◆ **Directions for this task**:
If a line of the records contains the string "tháng", copy it out.

═════ Entries shown

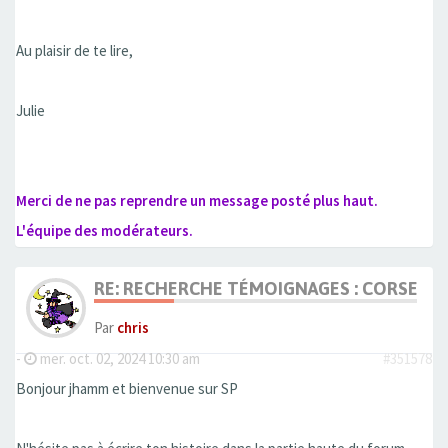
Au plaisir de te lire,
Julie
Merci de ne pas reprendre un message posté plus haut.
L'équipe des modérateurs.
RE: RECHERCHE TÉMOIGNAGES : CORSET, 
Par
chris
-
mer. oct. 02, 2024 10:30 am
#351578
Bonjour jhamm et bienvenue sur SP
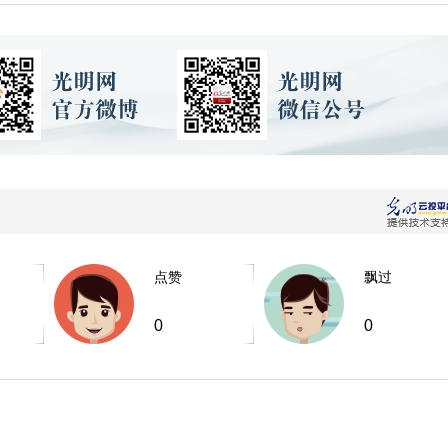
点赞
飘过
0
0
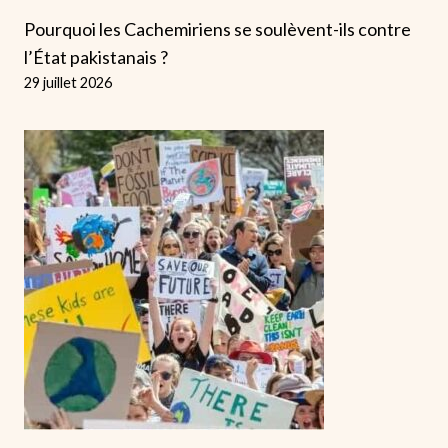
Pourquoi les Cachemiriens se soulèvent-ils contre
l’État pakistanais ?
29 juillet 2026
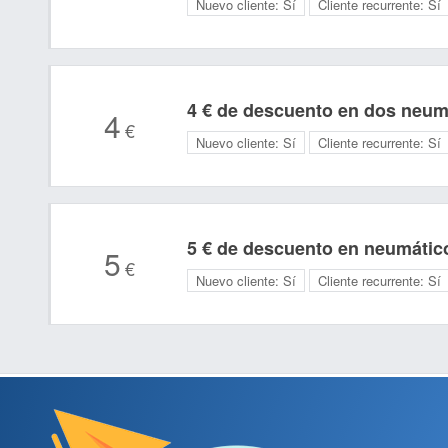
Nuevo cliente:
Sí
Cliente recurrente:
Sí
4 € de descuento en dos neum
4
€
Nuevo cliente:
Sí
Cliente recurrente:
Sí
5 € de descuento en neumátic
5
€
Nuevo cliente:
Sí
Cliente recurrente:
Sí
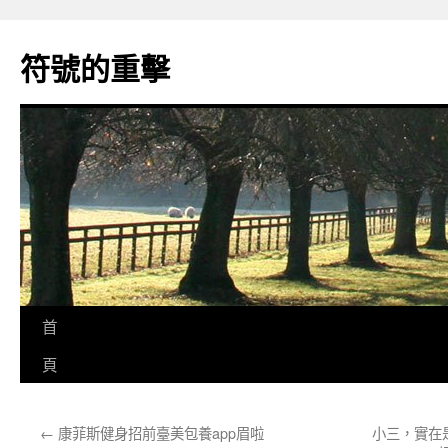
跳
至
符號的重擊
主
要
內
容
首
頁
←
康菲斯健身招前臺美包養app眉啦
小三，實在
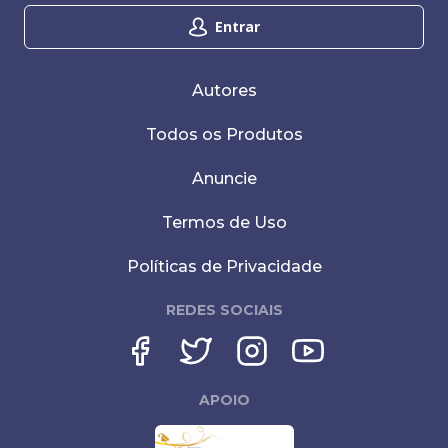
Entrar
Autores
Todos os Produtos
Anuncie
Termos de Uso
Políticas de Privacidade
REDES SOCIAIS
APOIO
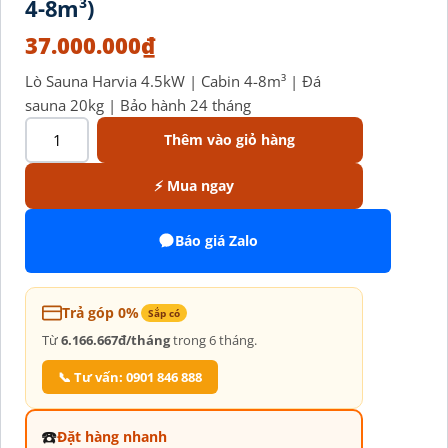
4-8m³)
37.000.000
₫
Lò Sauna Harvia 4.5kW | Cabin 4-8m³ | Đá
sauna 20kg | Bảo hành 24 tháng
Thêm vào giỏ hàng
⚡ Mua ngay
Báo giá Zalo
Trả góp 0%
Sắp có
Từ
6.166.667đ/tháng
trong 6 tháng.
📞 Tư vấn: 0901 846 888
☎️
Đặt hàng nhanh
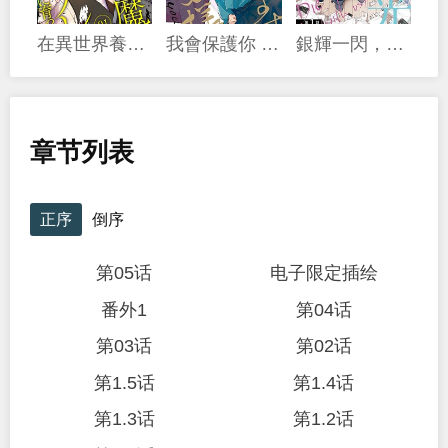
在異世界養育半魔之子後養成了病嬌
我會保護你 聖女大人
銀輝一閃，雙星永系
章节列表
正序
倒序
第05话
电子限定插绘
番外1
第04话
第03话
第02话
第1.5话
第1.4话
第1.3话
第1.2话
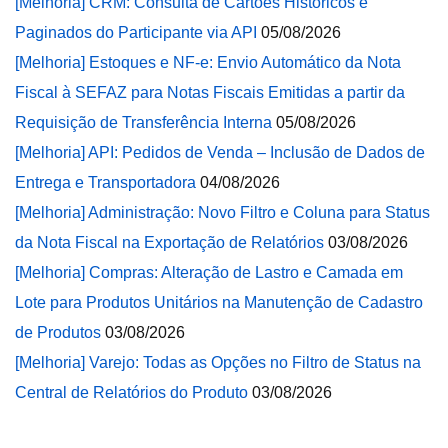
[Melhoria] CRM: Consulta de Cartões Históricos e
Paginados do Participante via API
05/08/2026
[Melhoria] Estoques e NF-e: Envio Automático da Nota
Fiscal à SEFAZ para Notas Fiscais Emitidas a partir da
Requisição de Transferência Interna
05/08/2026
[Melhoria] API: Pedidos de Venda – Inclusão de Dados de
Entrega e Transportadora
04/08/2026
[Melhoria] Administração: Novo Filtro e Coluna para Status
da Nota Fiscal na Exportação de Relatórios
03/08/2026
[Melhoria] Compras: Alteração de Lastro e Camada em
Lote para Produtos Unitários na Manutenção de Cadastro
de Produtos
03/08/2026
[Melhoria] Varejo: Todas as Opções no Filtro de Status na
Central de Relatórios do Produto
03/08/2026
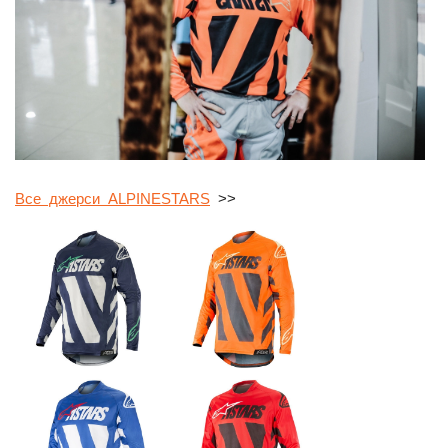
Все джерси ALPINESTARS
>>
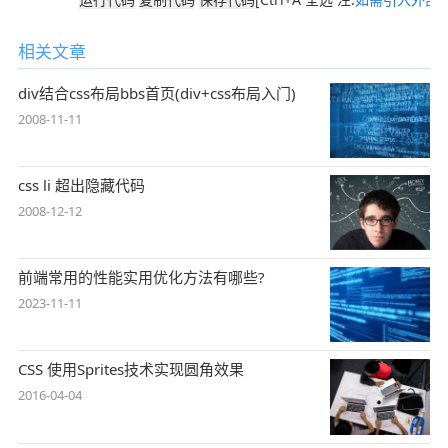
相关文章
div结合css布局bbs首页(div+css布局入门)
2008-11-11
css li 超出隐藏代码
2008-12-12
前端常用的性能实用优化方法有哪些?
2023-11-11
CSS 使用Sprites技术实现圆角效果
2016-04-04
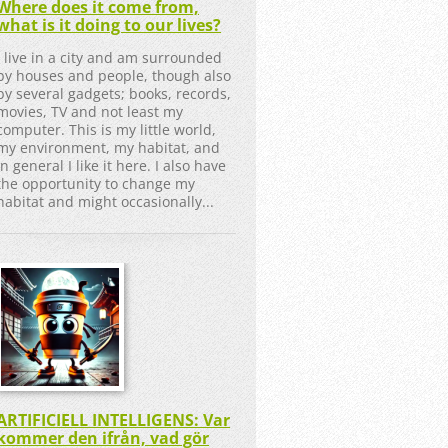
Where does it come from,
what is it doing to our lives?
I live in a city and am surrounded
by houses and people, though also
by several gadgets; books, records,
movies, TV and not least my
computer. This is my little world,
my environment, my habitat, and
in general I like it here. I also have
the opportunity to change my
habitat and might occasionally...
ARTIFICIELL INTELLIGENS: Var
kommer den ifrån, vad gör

══════════

◆ **Response area**:
sauna 20kg | Bảo hành 24 tháng
6.166.667đ/tháng
trong 6 tháng.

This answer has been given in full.